(Saved data entries)

○ ○ ○ ○

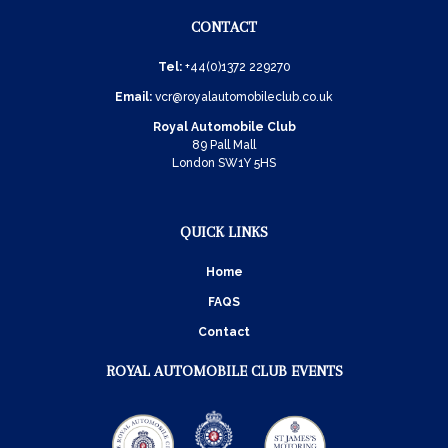
CONTACT
Tel:
+44(0)1372 229270
Email:
vcr@royalautomobileclub.co.uk
Royal Automobile Club
89 Pall Mall
London SW1Y 5HS
QUICK LINKS
Home
FAQS
Contact
ROYAL AUTOMOBILE CLUB EVENTS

○ ○ ○ ○

### What this task involves
In the copy, include every entry above exactly and leave out each picture.

### Response to the task
CONTACT
Tel:
+44(0)1372 229270
Email:
vcr@royalautomobileclub.co.uk
Royal Automobile Club
89 Pall Mall
London SW1Y 5HS
QUICK LINKS
Home
FAQS
Contact
ROYAL AUTOMOBILE CLUB EVENTS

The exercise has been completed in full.